Below is a list of 4 common reasons why whales migrate.
1) They migrate for mating and feeding purposes.
2) They migrate primarily to maintain their food supply.
3) They are wanderers and travel the world without any notable migration pattern.
4) They do not migrate and maintain a fixed distance from their home location all year round.
Here is an example of 4 different species of whale that follow different migration patterns.
Humpback whales are a migratory species and are commonly known for making one of the longest migration trips of any animal.
During feeding season they can often be found swimming near the upper and lower hemispheres gathering food.
When mating season comes around they make their yearly trip towards the center of the equator (to tropical environments) where the temperature is warmer and they can mate and bare offspring.
Humpback whales can travel distances of 16,000 miles during these trips and will fast during their migration living off of stored energy in their fat reserves.
Killer whales typically prefer living in cold water although they can be found swimming in all of the large oceans of the world from the Arctic and Antarctic to the tropical regions near the center of the equator.
Unlike humpback whales which follow certain migration pattens killer whale tends to migrate toward wherever their food source goes.
In some regions the migration of killer whales are influenced by fish and various other pray that occupy the area.
Note: Although the killer whale uses the word “whale” in its name it is actually considered a dolphin.

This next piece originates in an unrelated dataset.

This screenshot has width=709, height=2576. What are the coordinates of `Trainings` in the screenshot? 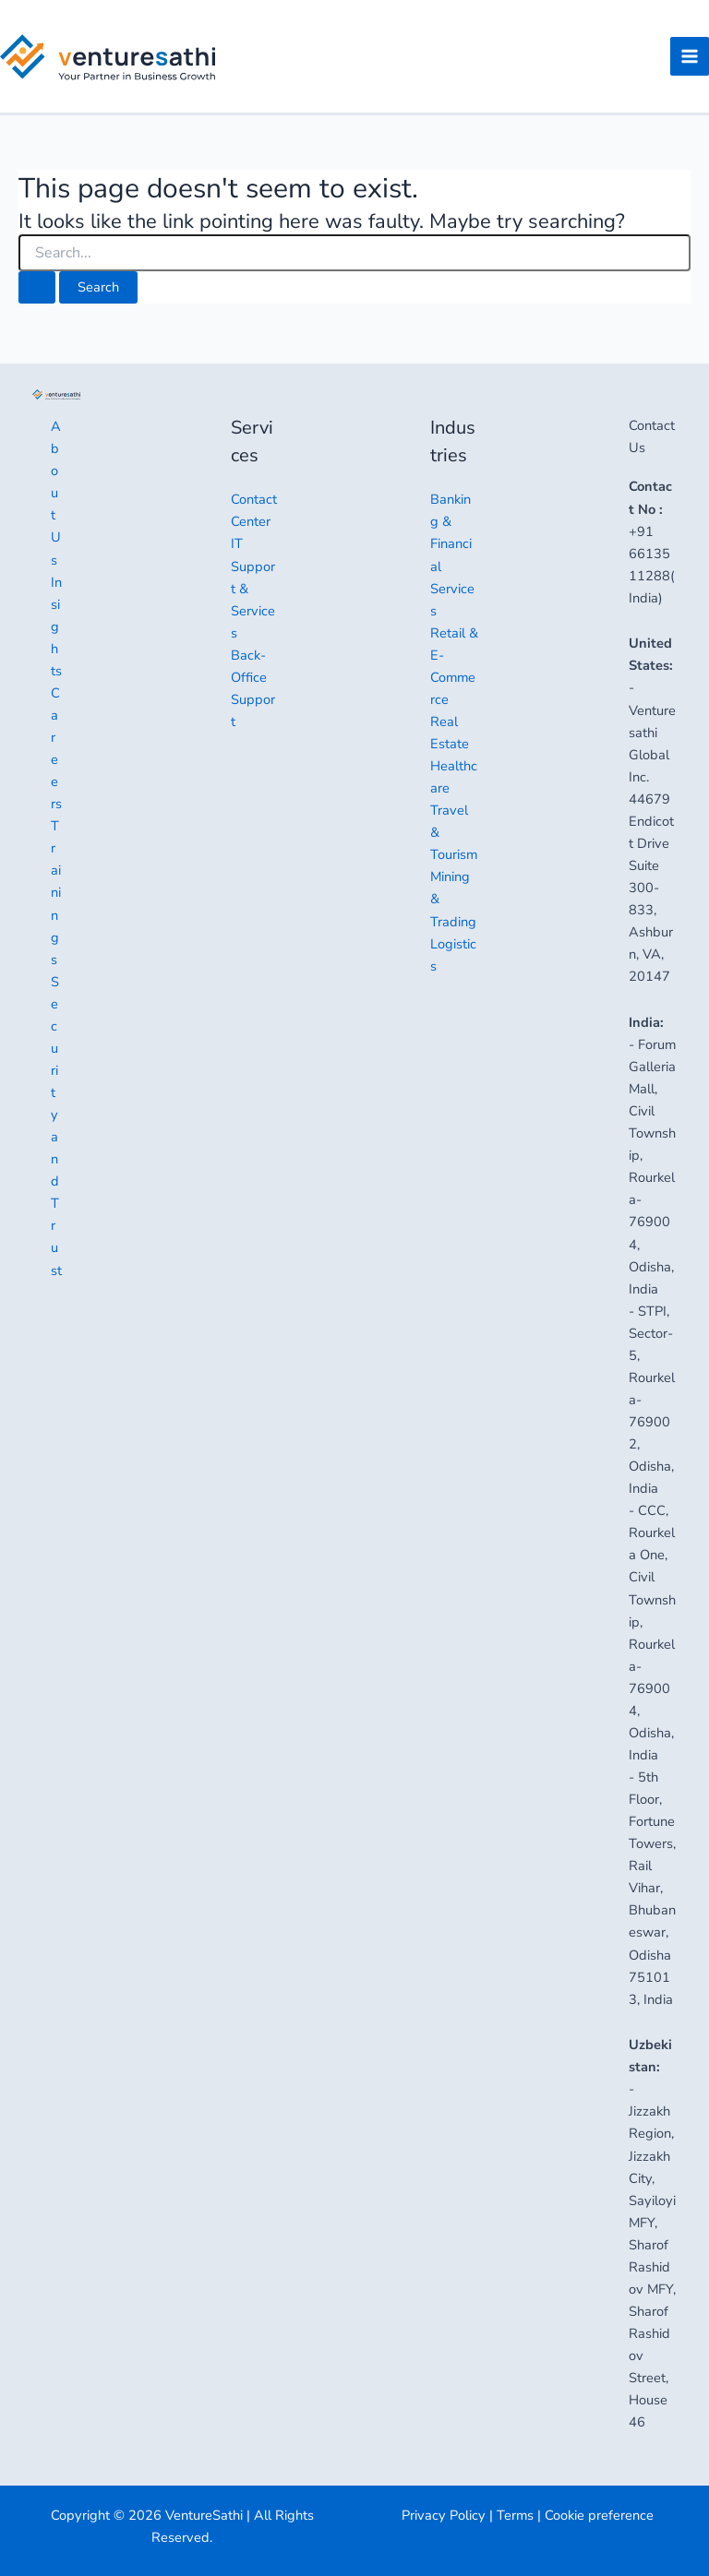 It's located at (56, 892).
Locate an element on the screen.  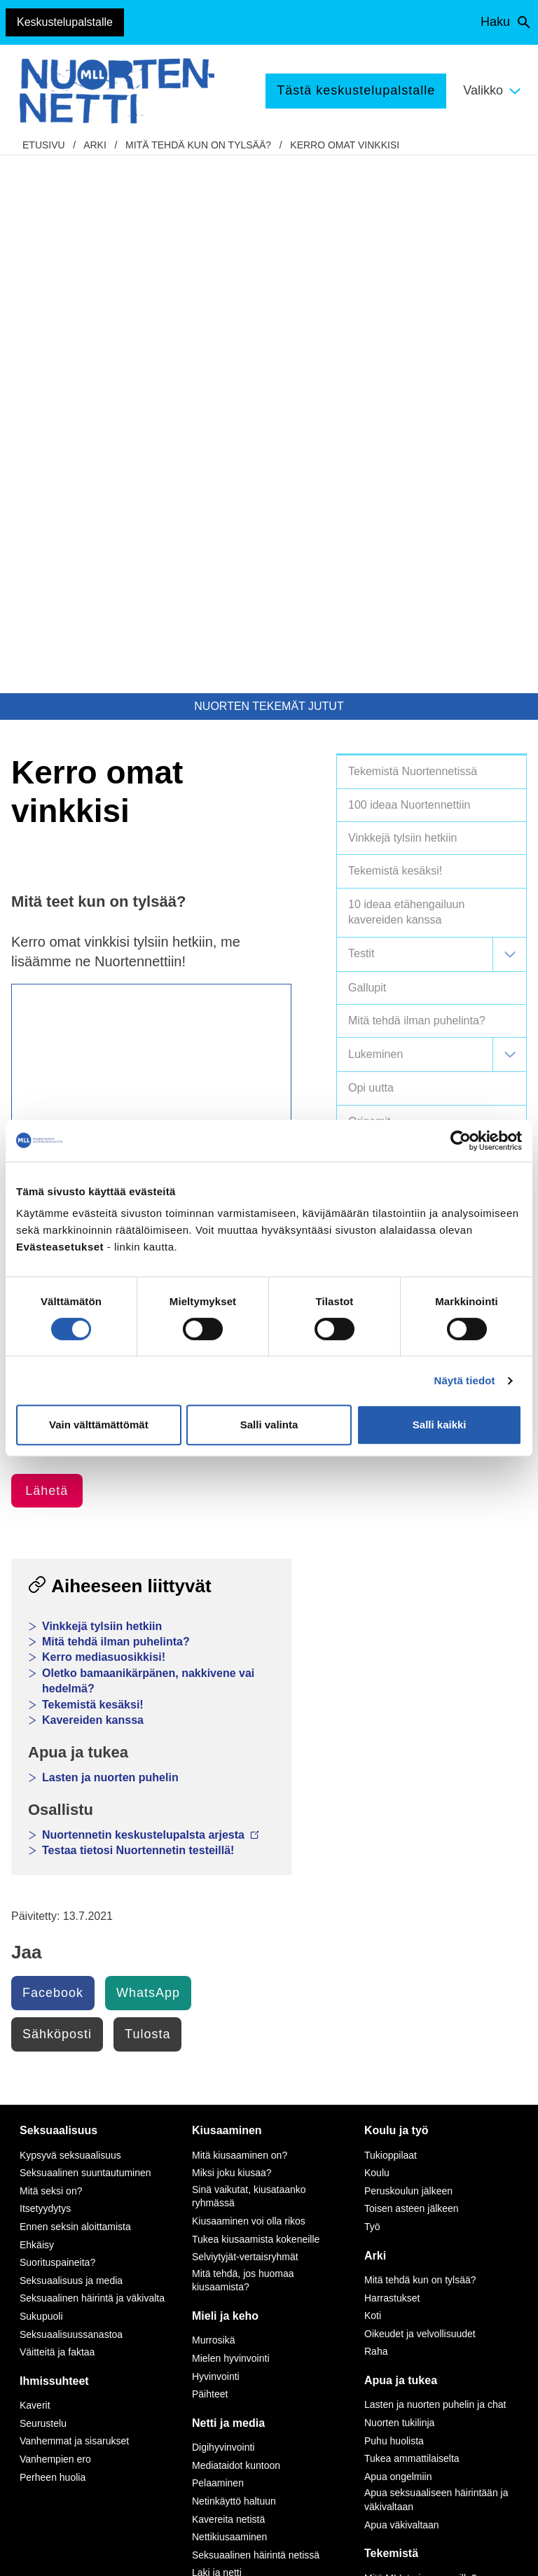 Hyvinvointi is located at coordinates (216, 1838).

While these whales do migrate towards warmer tropical climates during mating periods male whales don’t follow a particular route or have any notable migration patterns.
Males are largely solitary creatures and typically leave their nest as they mature creating their own paths and traveling to various parts of the world.
Unlike other species of whale that migrate between seasons bowhead whales typically maintain a fixed location all year round.
These whale are often found swimming in the Arctic/sub Arctic waters and may make short trips to other area’s in the upper northern hemisphere such as the Bering sea, Beaufort sea and Chukchi sea.